DATA FOR THIS TASK >>
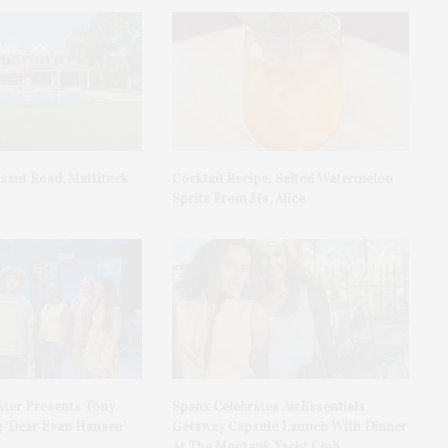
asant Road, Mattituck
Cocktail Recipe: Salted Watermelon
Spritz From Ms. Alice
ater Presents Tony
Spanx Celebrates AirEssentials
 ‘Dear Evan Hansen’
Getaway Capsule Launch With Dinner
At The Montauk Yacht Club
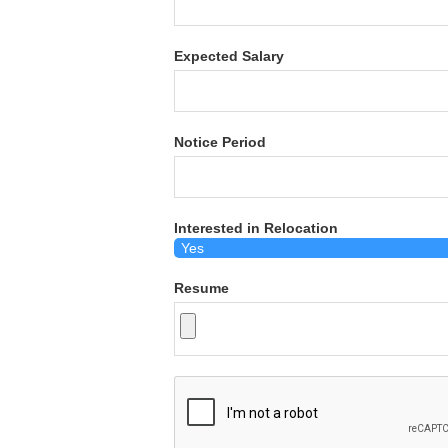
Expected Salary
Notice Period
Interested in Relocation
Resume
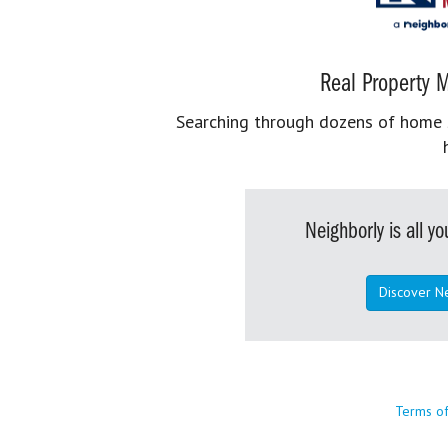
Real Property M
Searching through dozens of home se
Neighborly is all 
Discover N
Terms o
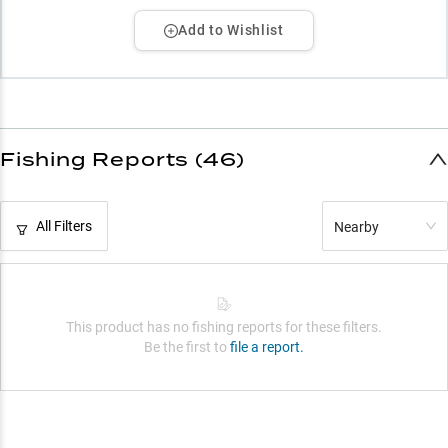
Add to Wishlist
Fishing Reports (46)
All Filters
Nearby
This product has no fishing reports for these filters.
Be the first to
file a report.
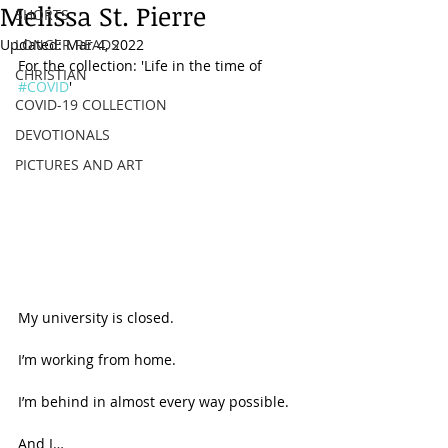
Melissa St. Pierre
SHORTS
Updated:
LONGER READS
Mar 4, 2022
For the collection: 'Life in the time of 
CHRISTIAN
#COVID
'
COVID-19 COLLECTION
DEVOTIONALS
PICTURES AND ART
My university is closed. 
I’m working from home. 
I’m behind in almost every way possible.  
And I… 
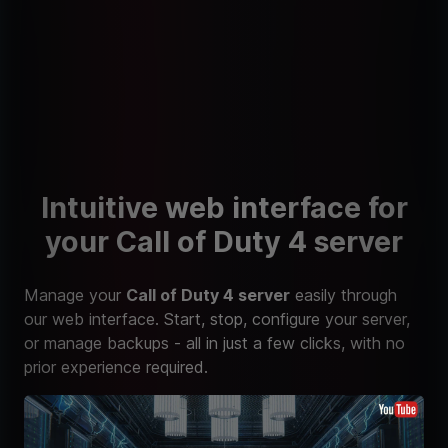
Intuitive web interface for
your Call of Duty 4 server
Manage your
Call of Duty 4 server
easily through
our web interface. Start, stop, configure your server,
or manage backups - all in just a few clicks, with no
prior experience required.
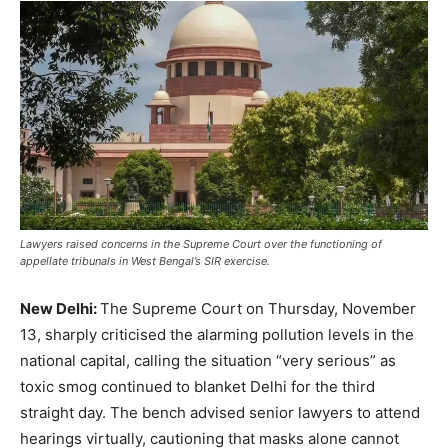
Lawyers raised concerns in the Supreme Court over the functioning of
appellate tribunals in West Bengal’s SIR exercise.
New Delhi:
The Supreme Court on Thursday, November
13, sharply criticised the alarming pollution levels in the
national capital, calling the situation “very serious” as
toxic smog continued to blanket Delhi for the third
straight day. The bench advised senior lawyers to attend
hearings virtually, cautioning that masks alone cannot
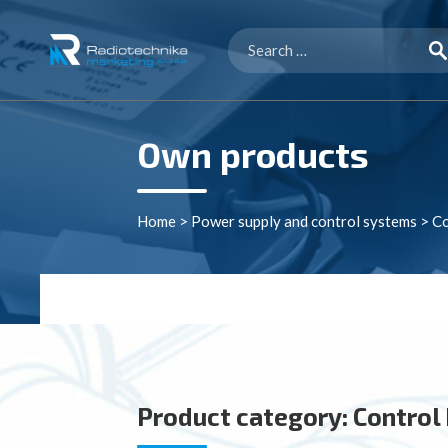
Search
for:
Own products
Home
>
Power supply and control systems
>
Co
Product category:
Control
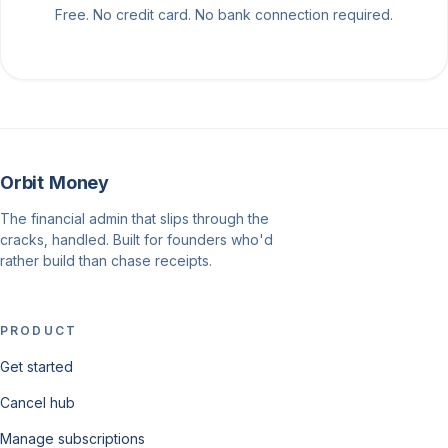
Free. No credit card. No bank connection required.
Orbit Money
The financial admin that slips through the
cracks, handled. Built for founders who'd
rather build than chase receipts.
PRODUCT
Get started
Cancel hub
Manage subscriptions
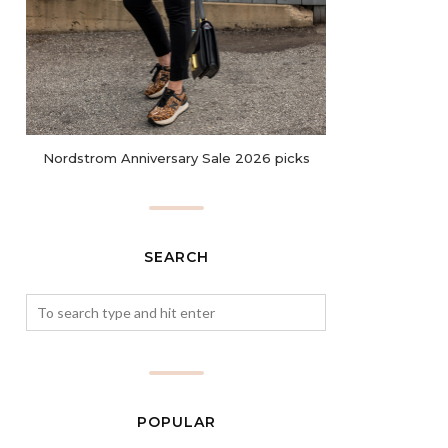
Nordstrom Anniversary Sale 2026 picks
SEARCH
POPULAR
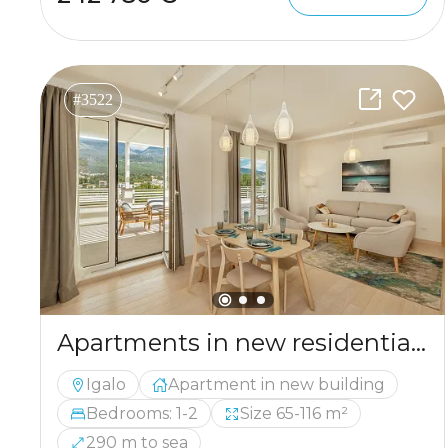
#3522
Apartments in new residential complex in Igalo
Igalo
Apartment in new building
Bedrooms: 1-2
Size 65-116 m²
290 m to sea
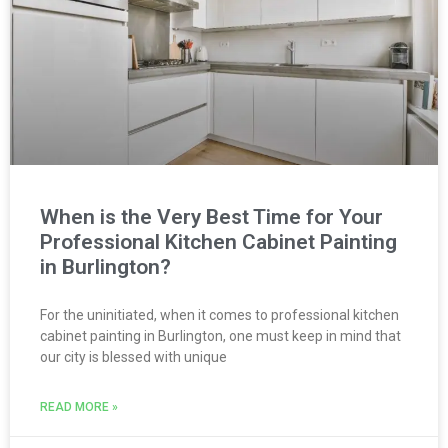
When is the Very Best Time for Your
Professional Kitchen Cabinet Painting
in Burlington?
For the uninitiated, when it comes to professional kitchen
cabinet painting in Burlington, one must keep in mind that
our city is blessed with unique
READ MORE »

WHAT TO WORK ON >> With pictures left out, repeat exactly the lines from the line bearing "I’m behind in almost every way possible." through the final line of the records above.

EXERCISE RESULT >>
I’m behind in almost every way possible.  
And I… 
Intuitive web interface for
your Call of Duty 4 server
Manage your
Call of Duty 4 server
easily through
our web interface. Start, stop, configure your server,
or manage backups - all in just a few clicks, with no
prior experience required.
Lawyers raised concerns in the Supreme Court over the functioning of
appellate tribunals in West Bengal’s SIR exercise.
New Delhi:
The Supreme Court on Thursday, November
13, sharply criticised the alarming pollution levels in the
national capital, calling the situation “very serious” as
toxic smog continued to blanket Delhi for the third
straight day. The bench advised senior lawyers to attend
hearings virtually, cautioning that masks alone cannot
Search
for:
Own products
Home
>
Power supply and control systems
>
Co
Product category:
Control
Free. No credit card. No bank connection required.
Orbit Money
The financial admin that slips through the
cracks, handled. Built for founders who'd
rather build than chase receipts.
PRODUCT
Get started
Cancel hub
Manage subscriptions
Nordstrom Anniversary Sale 2026 picks
SEARCH
POPULAR
#3522
Apartments in new residential complex in Igalo
Igalo
Apartment in new building
Bedrooms: 1-2
Size 65-116 m²
290 m to sea
When is the Very Best Time for Your
Professional Kitchen Cabinet Painting
in Burlington?
For the uninitiated, when it comes to professional kitchen
cabinet painting in Burlington, one must keep in mind that
our city is blessed with unique
READ MORE »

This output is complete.